I was running one of the Khadas Ubuntu images when suddenly it froze. The heartbeat on the white LED stopped. After a short while it went into a boot loop dumping a load of what looked like register details to the screen on each boot.
I tried plugging it into another machine to flash a new image to eMMC but it won’t respect the three quick presses of the function key. The blue led lights ever so briefly and then it continues to attempt to boot normally - it returns to the boot loop.
Trying Krescue (tested on another VIM3 as working) results in one of the two attached images 90% of the time. 10% it starts Krescue but within 10seconds it locks up.
On one of the few occasions Krescue started, I got it to start restoring an image before it became unresponsive. The progress bar didn’t move and the write speed was 0 however the cumulative time kept counting and the estimated time to completion went up and up and up. It never wrote any data according to the UI.
It appears to have died. It’s less than a week old! Should I return it or is there hope?
(I’ve got images of two different failure modes but being a new user I’m only allowed to upload 1)
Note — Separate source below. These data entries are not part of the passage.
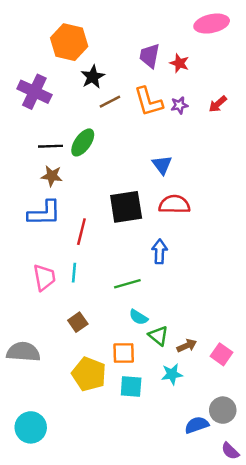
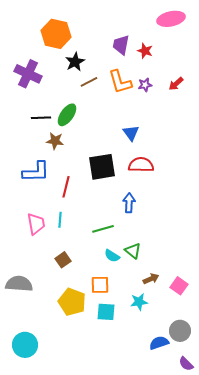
brown star: (52, 176) -> (55, 141), moved
green triangle: (158, 336) -> (133, 251), moved

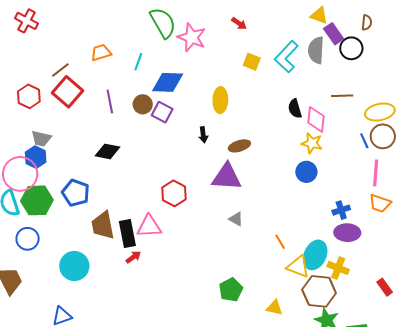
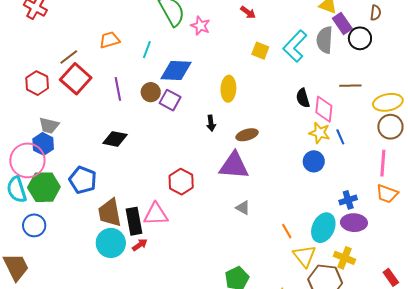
pink star: (192, 37) -> (200, 26), size x0.7
blue line: (364, 141) -> (340, 137), moved
cyan ellipse: (315, 255) -> (323, 228), moved
cyan circle: (74, 266) -> (111, 243), moved
yellow triangle: (298, 266) -> (304, 256), turned 30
I’ve tried booting from the SD without pressing the function button. I get exactly the same issues. Either the VIM3 crashes producing one of the two images I’ve now uploaded, or it freezes within seconds of Krescue starting. It is impossible to run the EMMc test because it doesn’t stay functioning long enough to navigate to the test.
I’ve also tried a number of power supplies. Sadly this makes no difference either. I have 4 x VIM3 and all except this one work 100% off all of the power supplies tested. Only this unit crashes every time.
I’ve attached the image showing the other crash message on startup of the Krescue.
I will try later this evening with a clean build of the Krescue SD card however, the card boots perfectly my other VIM3 units.
I believe I’ve found the issue! It is thermal. When I came back to do more tests it was 100% fine … briefly!
I managed to get it to boot Krescue and erased the eMMC through the advanced menu. I was 10% of the way through loading a new image onto it when it froze once again. As usual, the flashing heartbeat led had stopped.
I tried again with Krescue but every time it failed or locked up on Krescue start. By now I was suspicious (I’ve a background in software and electronics). I left it for 10 minutes and sure enough all was OK for around 5 mins. Then it crashed again.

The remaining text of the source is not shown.